Elbio já trabalhou em órgãos estaduais, federais, gerenciou dois hospitais e antes de fundar o Vinte Um era gerente de uma franquia dos Correios. “O problema é que meus filhos foram crescendo e vi a necessidade de montar algo em que eles pudessem trabalhar, juntamente comigo e com a minha esposa”.
A dúvida sobre a escolha do negócio permeou a rotina da família Soares por muito tempo, até que numa reunião familiar os cinco integrantes chegaram à conclusão de montar um bar que oferecesse música e diversão ao público. A ideia deu certo e o bar está na ativa há sete anos.
“Trabalhar em família possibilita maior tranquilidade em relação a controles. Cada um tem uma função pré-estabelecida e recebe para isso, e como estamos a tanto tempo na ativa, creio que posso considerar o empreendimento como de sucesso”, argumenta Elbio.
Cerca de 400 pessoas frequentam o bar em dias normais de programação. Conforme Elbio, desde sua fundação até hoje já passaram pelo local aproximadamente 700 mil pessoas.
“A família Vinte Um é muito bem estruturada, mas não perfeita. A atuação é muito clara, todos tem funções bem definidas. Uma recomendação para quem quer montar um negócio em família é que tenha noção de estrutura e que conte com pessoas que queiram trabalhar juntas. No meu caso deu certo, porque a minha família gosta do que faz”, reitera Elbio.
É assim com Altair Soares Pereira, 56, que desde 1993 trabalha com compra e venda de cocos verdes. Ele e os filhos Thales, 21, e Lincoln, 19, tem no comércio da água de coco o sustento diário.
Altair morava em Araçatuba (SP) e veio para Campo Grande em 1991, se tornando gerente de empresa. Mas o anseio em ter um negócio próprio falava mais alto e ele decidiu abandonar a profissão para vender água de coco num trailer na avenida Afonso Pena.
Inicialmente ele comprou mil cocos e os vendeu num fim de semana. “A venda desses mil cocos me garantiu o lucro que eu ganhava como gerente em um mês”.
Hoje, o comerciante tem um trailer ao lado da Câmara de Vereadores e costuma vender mais de 200 cocos por dia. Com o que ganha vendendo água de coco, Altair conseguiu conquistar imóvel e não passa necessidade.
Ele decidiu trabalhar com os filhos, pois são as únicas pessoas em quem confia. “E nesse ramo, o empreendimento em família tem mais chances de dar certo”.
Cabide - Muitas empresas acabam transformando o ambiente de trabalho numa grande reunião familiar, mas para admitir familiares sem criar cabide de empregos é extremamente importante que o proprietário do negócio tenha discernimento e visão para o empreendimento. “Se der abertura para contratar pessoas da família e não realizar avaliação criteriosa, realmente vira uma bagunça o processo”, analisa Rosângela.

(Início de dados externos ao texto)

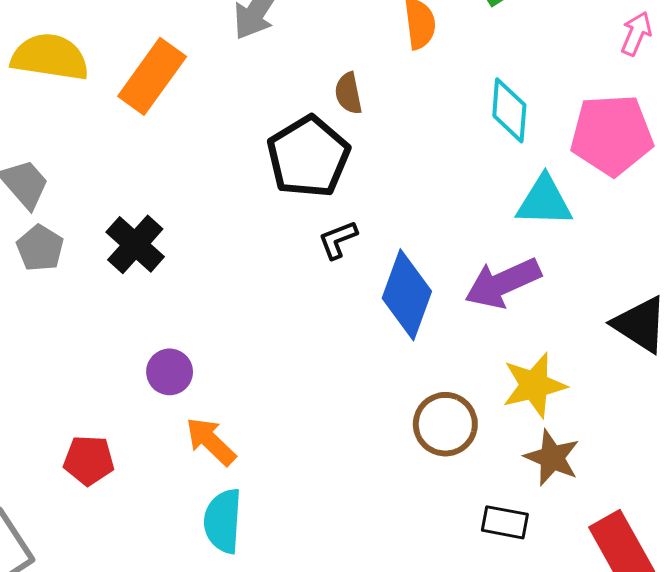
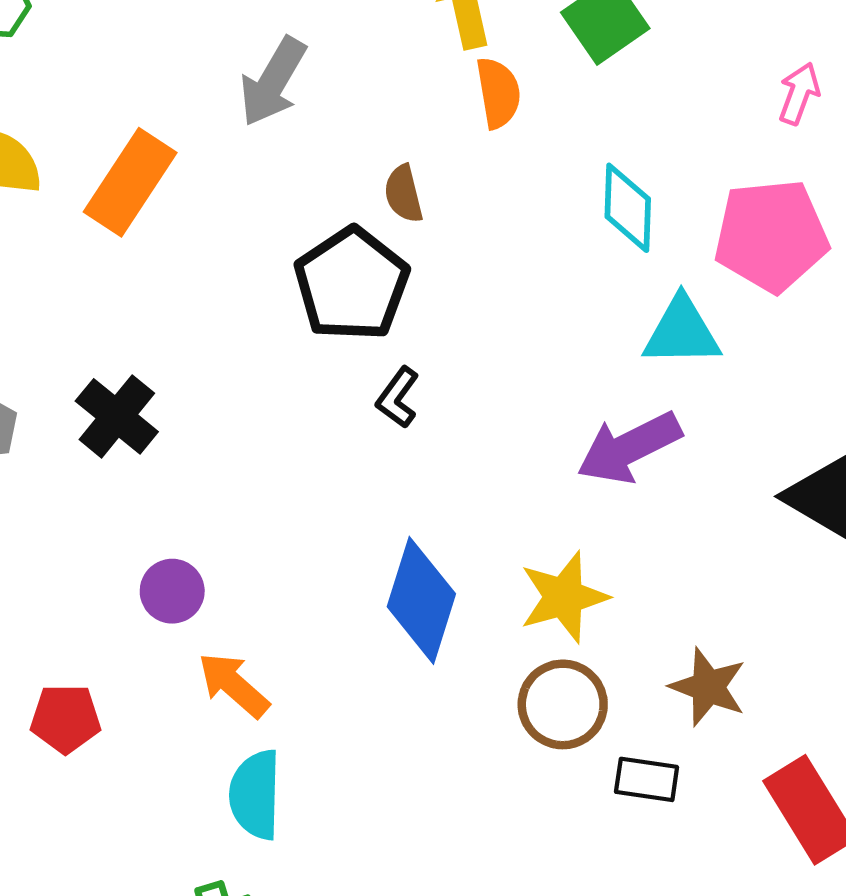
black L-shape: (338, 240) -> (398, 398), turned -30
blue diamond: (407, 295) -> (421, 600), moved
yellow star: (534, 385) -> (564, 597), moved
brown circle: (445, 424) -> (563, 704), moved

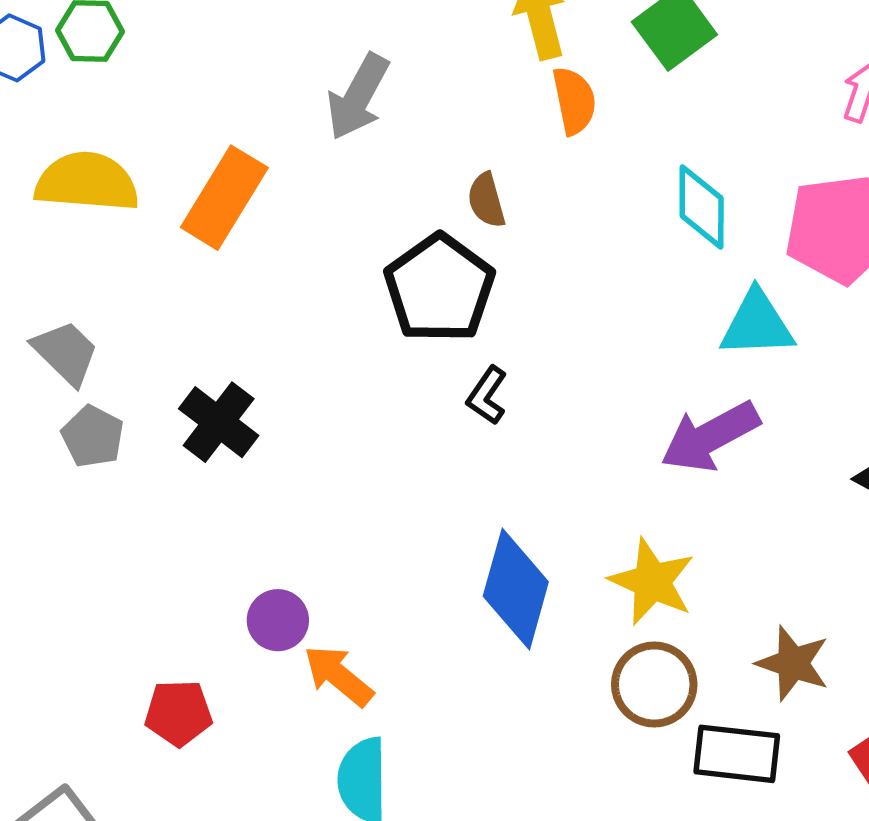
purple circle: (172, 591) -> (278, 620), moved
yellow star: (564, 597) -> (652, 582), turned -30
black rectangle: (647, 779) -> (737, 754), size x1.4

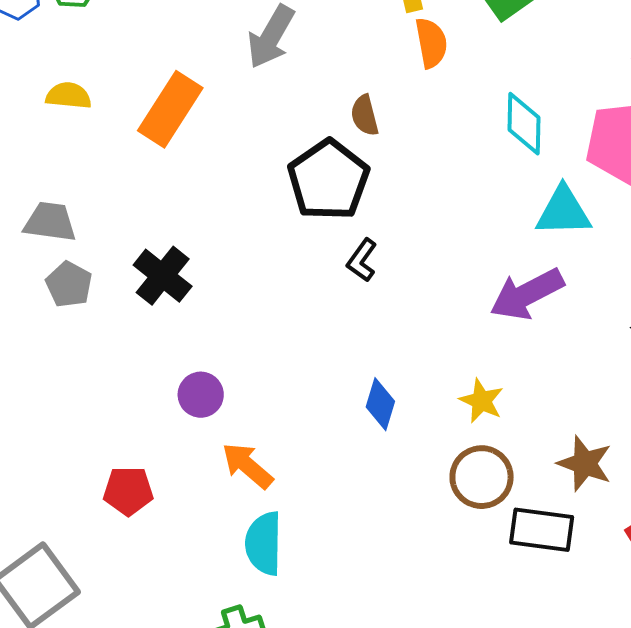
yellow semicircle: (87, 182) -> (69, 96), size x0.6
gray trapezoid: (66, 353) -> (50, 222), turned -38
yellow star: (652, 582) -> (481, 401), size x0.7
blue diamond: (516, 589) -> (380, 404), size x0.6
purple circle: (278, 620) -> (201, 395), moved

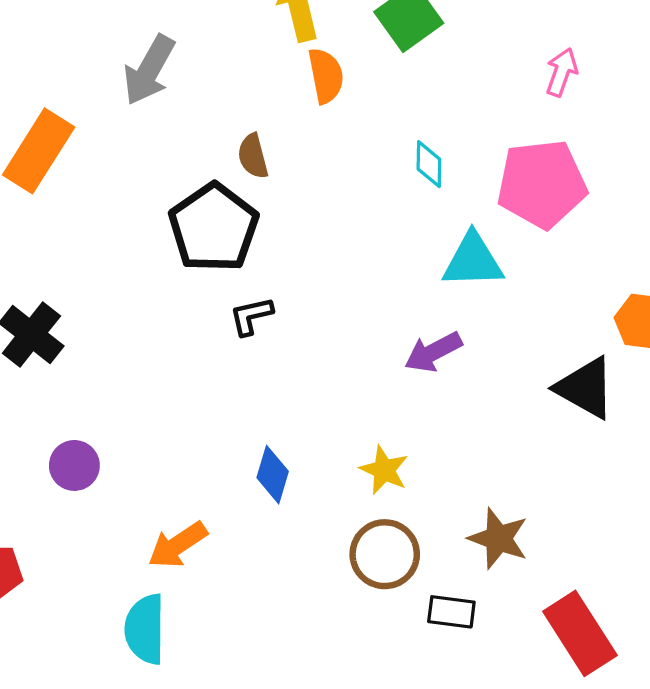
cyan diamond: (524, 124) -> (429, 164), size x0.7
black L-shape: (362, 260) -> (251, 316), turned 42
purple arrow: (527, 294) -> (433, 352), size x0.7
orange arrow: (247, 466) -> (178, 545), moved, turned -74
black rectangle: (542, 530) -> (451, 612), size x0.7

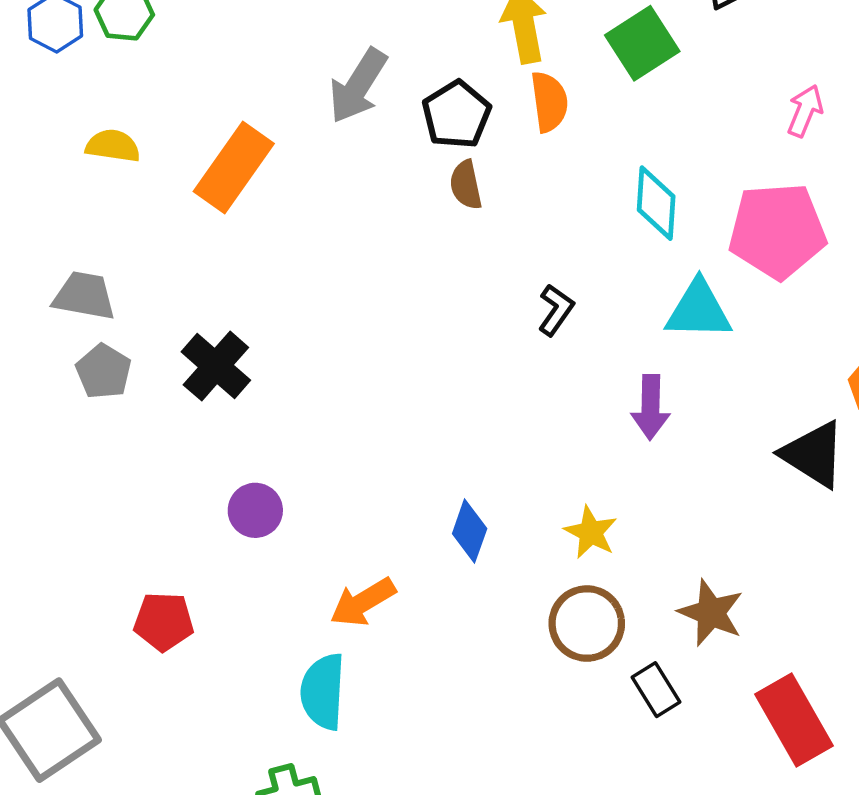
cyan diamond: (429, 164) -> (656, 203), size x1.4
black pentagon: (214, 228) -> (456, 115), moved, size x0.7
black L-shape: (251, 316) -> (556, 310), moved, turned 135
purple arrow: (433, 352) -> (650, 407), turned -64
black rectangle: (451, 612) -> (656, 690), turned 48

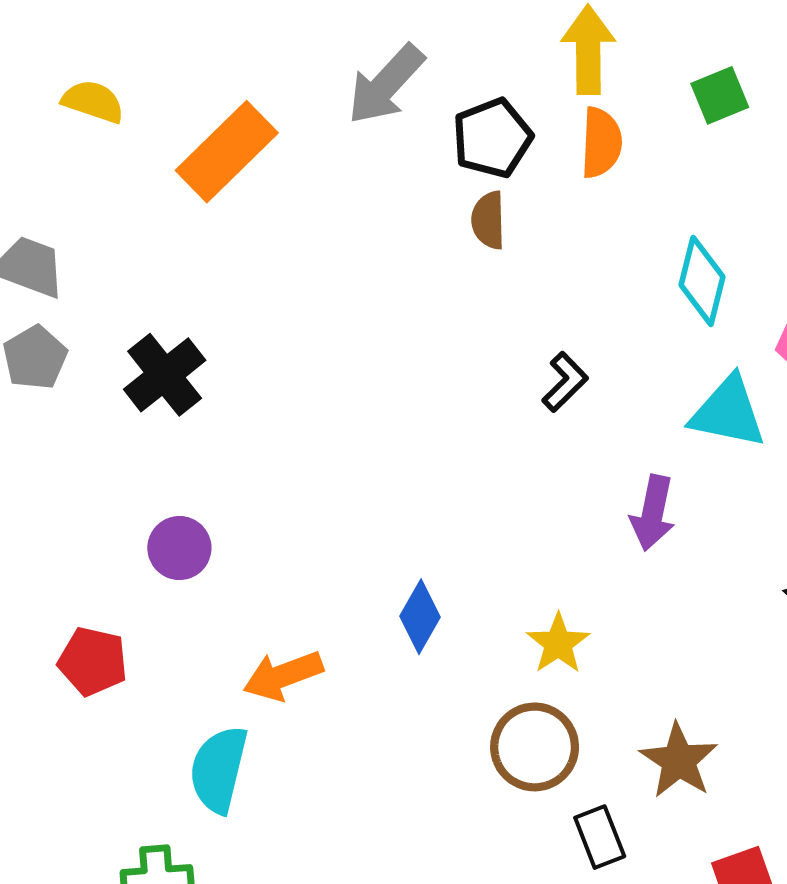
green square: (642, 43) -> (720, 95), size x0.7
red pentagon: (164, 621) -> (93, 661), moved

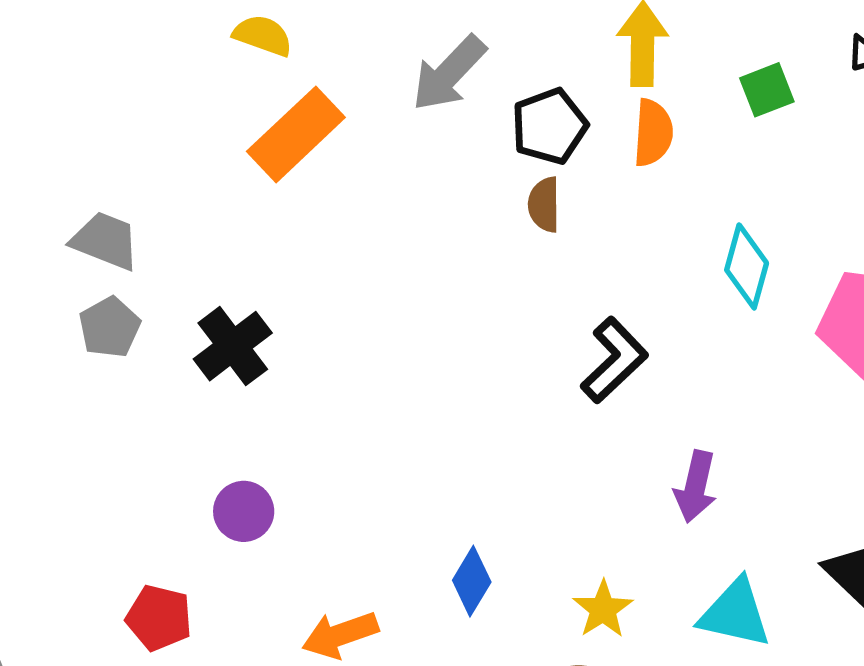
yellow semicircle: (93, 101) -> (263, 35), moved
black L-shape: (565, 382) -> (614, 360), size x1.5
cyan triangle: (728, 412) -> (735, 613), moved

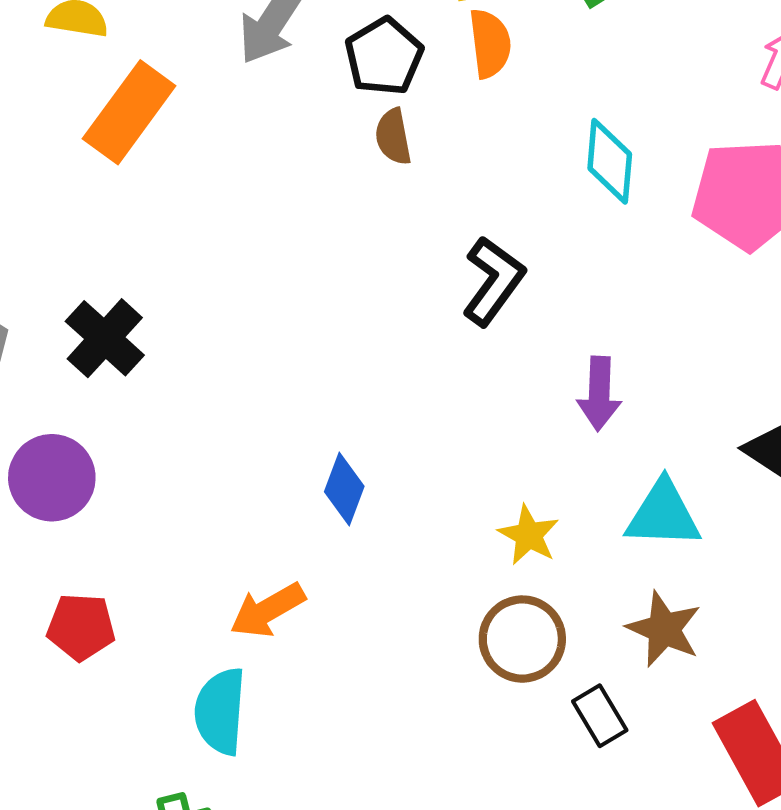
purple circle: (244, 511) -> (52, 478), moved, size x1.4
blue diamond: (472, 581) -> (344, 489), moved

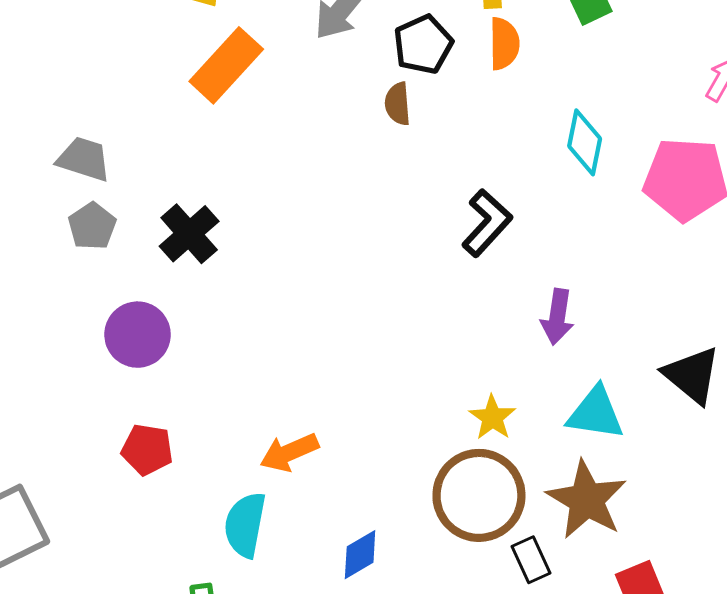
brown semicircle: (393, 137) -> (398, 104), moved
blue diamond: (344, 489) -> (360, 555), moved, turned 33
brown star: (664, 629) -> (587, 500), size x1.4
brown circle: (522, 639) -> (479, 495), size x1.4

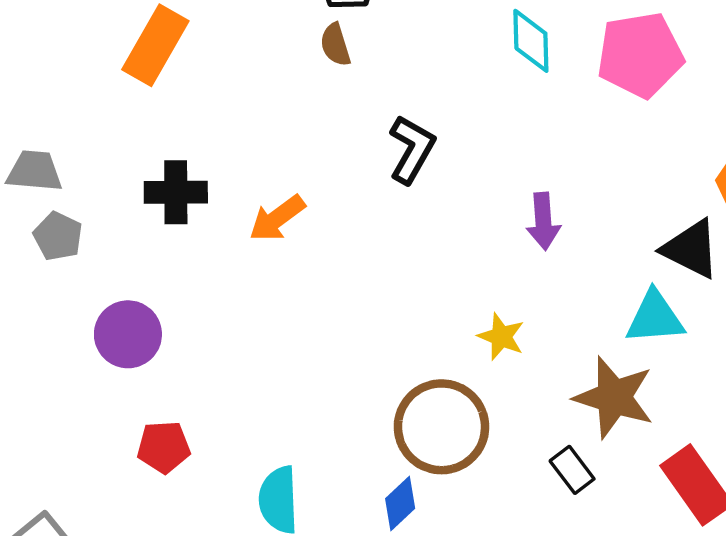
black L-shape: (487, 223) -> (412, 149), moved
black cross: (189, 234) -> (176, 192), moved, turned -36
cyan triangle: (596, 413) -> (655, 317), moved
orange arrow: (289, 452) -> (277, 218), moved
brown circle: (479, 495) -> (441, 427), moved

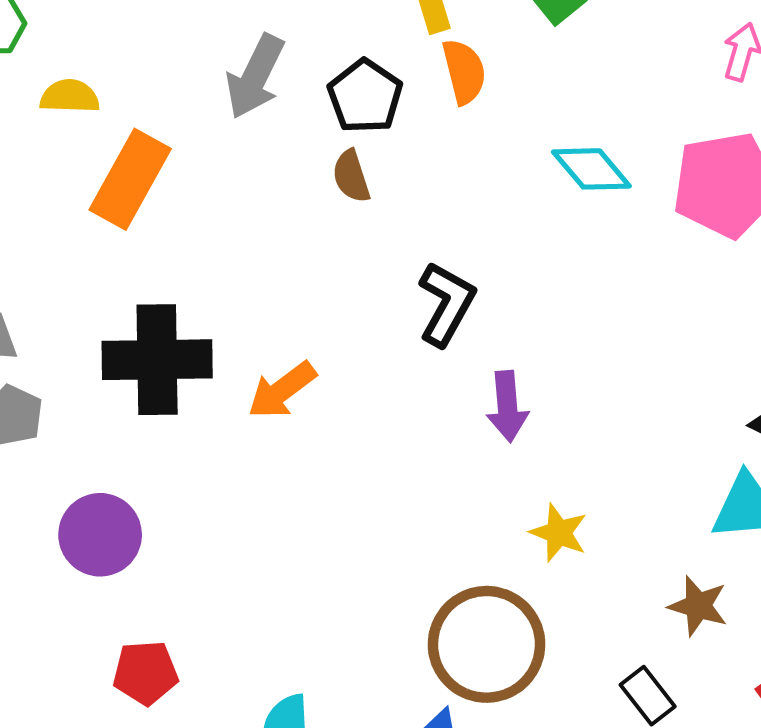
cyan diamond: (531, 41) -> (591, 169), turned -38
black cross: (176, 192) -> (157, 360), size x1.4
purple arrow: (543, 221) -> (507, 406), moved
brown star: (614, 397) -> (698, 606), size x0.6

A preparação dos herdeiros para assumir cargos de comando deve começar de baixo para cima, ou seja, dos serviços administrativos até cargos com maior significância. “Se todas as empresas familiares pensassem da mesma forma que pensam ao agir com qualquer colaborador que não tem um laço familiar, a coisa funcionaria”, assegura a consultora do Sebrae/MS.
Por conta disso, uma empresa familiar deve levar em consideração se os familiares contratados são competentes, hábeis e se tem atitude. Essa tríade analisa se a pessoa tem conhecimento da função, se sabe fazer e, a partir de então, se está adequada ao cargo.
No La Riviera Buffet e Eventos, a família Zandavalli sabe exatamente que a receita do sucesso é atender o cliente como se o atendimento estivesse sendo feito para alguém da própria família. É o que conta Thiago Zandavalli de Figueiredo, 29.
O primeiro empreendimento dele, do irmão Gustavo, de suas esposas e dos pais foi uma panificadora montada em maio de 2003. Na época, Gustavo morava no Rio de Janeiro e exercia a função de fuzileiro naval. Ele abandonou tudo ao acreditar no projeto de negócio da família, arriscando o pouco que tinha.
Em janeiro de 2007 o buffet foi inaugurado, enquanto no ano retrasado, foi fundado o salão de festas do lugar, sediado na rua Pedro Celestino, região central de Campo Grande. Hoje, o La Riviera possui dois salões e oferece aos clientes estrutura para festas empresariais, casamentos, formaturas, e aniversários.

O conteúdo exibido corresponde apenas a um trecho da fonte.